I’m driving and listening to a section of Real Life where descriptions of social anxiety pull situational tension to a stiff tautness; then it winds the tension into a tight growing ball of layered description — one speaker tearing her cuticles raw and bleeding, the other taking in elements in the room — all slowing down the stressful conversation on the page, stalling direct speech.
Finally, when the sharp angry words that break this descriptive tension are uttered — “women are the new ni**ers and fa**ots” — they are so vile and violent that I audible gasp at their delivery and miss my turn. This was just one moment where the way this novel builds and releases tension literally took my breath away and disrupted my sense of direction.
Real Life is a campus novel, drawn from Taylor’s own experiences and written from the perspective of a queer black biochemistry graduate student, Wallace. The action of the novel centers around the mundane weekend activities Wallace participates in with his “friends,” fellow graduate students — a Friday night lake hangout, Saturday potluck dinner, Sunday brunch. His friends with one exception are white; they are all nauseatingly self-absorbed but also defensively frightened about their futures in ways that make them awful retaliatory people. Among the striking things about this novel is how it departs from conventional ways of depicting microaggressions. It doesn’t so much tell us how Wallace feels or why in the didactic way we have become accustomed to in narratives that engage racism. Rather it serves up thick and layered situational descriptions, through Wallace’s eyes and actions.

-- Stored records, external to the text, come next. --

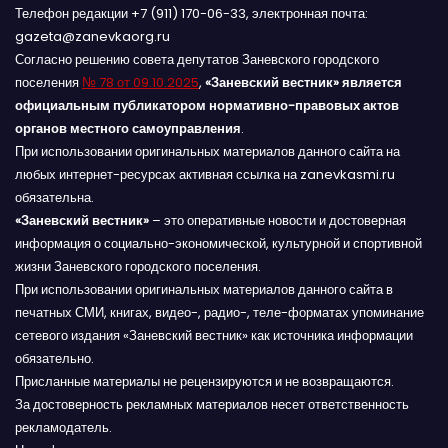
Телефон редакции +7 (911) 170-06-33, электронная почта:
gazeta@zanevkaorg.ru
Согласно решению совета депутатов Заневского городского
поселения
№ 78 от 09.10.2025
,
«Заневский вестник» является
официальным публикатором нормативно-правовых актов
органов местного самоуправления
.
При использовании оригинальных материалов данного сайта на
любых интернет-ресурсах активная ссылка на zanevkasmi.ru
обязательна.
«Заневский вестник»
– это оперативные новости и достоверная
информация о социально-экономической, культурной и спортивной
жизни Заневского городского поселения.
При использовании оригинальных материалов данного сайта в
печатных СМИ, книгах, видео-, радио-, теле-форматах упоминание
сетевого издания «Заневский вестник» как источника информации
обязательно.
Присланные материалы не рецензируются и не возвращаются.
За достоверность рекламных материалов несет ответственность
рекламодатель.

We see him being affected; we see him try cope silently; we see him injured over and over again by people whose feelings he ironically struggles to protect. They are his friends. Wallace literally eats his feelings. Through conversations the reader witnesses how painful it is for Wallace to occupy the world of academia that is arrogant about its own progressiveness, even as it does quotidian violence to underrepresented students. Did I mention these people are terrible? It is a terribleness that is all the more compounded by Wallace’s constant awareness of himself — his body, his gender, his race — , his inability to safely articulate to “his friends” how it feels to be him among them, to properly name and call out the offenses the reader observes first hand, and defend himself when they lob microaggressive jabs. There’s one instance where when he tells a friend about his father’s death; after chastising him for not sharing this news sooner, she cries so hard about it that he has to comfort her.
And then there’s the fraught sexual relationship with one of his colleagues that begins on the weekend of the novel’s events. I won’t spoil it by saying who, but this book shines in its descriptions of sexual tension between them, the conflicted tenderness and violence that characterizes their coupling, and the pleasurable raciness of well written sex scenes. The titillating descriptions of this relationship reminded me of Tracker and Mossi in Marlon James’ Black Leopard Red Wolf; though Taylor’s couple is more dysfunctional.
This is one of the books I want to win. If you saw my predictions for the shortlist in the previous post, you know I am only 2/6 and thus absolute rubbish at book prize predictions. But still. The violence that Wallace has endured and even sought out himself, throughout his life just to be, is heartbreaking. That Real Life communicates this by showing rather than telling contributes to this book’s cumulative devastations. The astonishing way it produces circumstantial accounts of microagression that are neither judgmental nor preachy lays bare just how fucked up academia can be.